Provided material

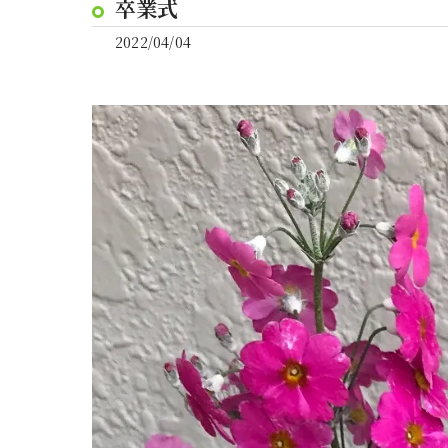
卒業式
2022/04/04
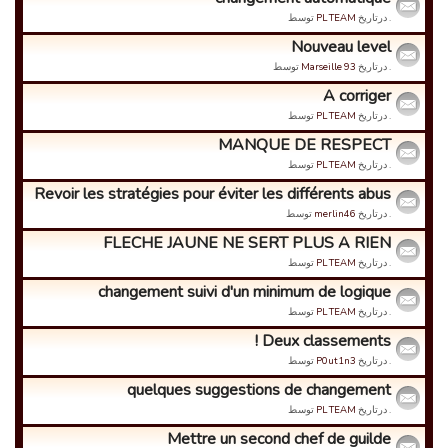
. درتاریخ
PL TEAM
توسط
Nouveau level
. درتاریخ
Marseille 93
توسط
A corriger
. درتاریخ
PL TEAM
توسط
MANQUE DE RESPECT
. درتاریخ
PL TEAM
توسط
Revoir les stratégies pour éviter les différents abus
. درتاریخ
merlin46
توسط
FLECHE JAUNE NE SERT PLUS A RIEN
. درتاریخ
PL TEAM
توسط
changement suivi d'un minimum de logique
. درتاریخ
PL TEAM
توسط
Deux classements !
. درتاریخ
P0ut1n3
توسط
quelques suggestions de changement
. درتاریخ
PL TEAM
توسط
Mettre un second chef de guilde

Problem description
Once the pictures are set aside, write out the entries verbatim.

Written reply
卒業式
2022/04/04
. درتاریخ
PL TEAM
توسط
Nouveau level
. درتاریخ
Marseille 93
توسط
A corriger
. درتاریخ
PL TEAM
توسط
MANQUE DE RESPECT
. درتاریخ
PL TEAM
توسط
Revoir les stratégies pour éviter les différents abus
. درتاریخ
merlin46
توسط
FLECHE JAUNE NE SERT PLUS A RIEN
. درتاریخ
PL TEAM
توسط
changement suivi d'un minimum de logique
. درتاریخ
PL TEAM
توسط
Deux classements !
. درتاریخ
P0ut1n3
توسط
quelques suggestions de changement
. درتاریخ
PL TEAM
توسط
Mettre un second chef de guilde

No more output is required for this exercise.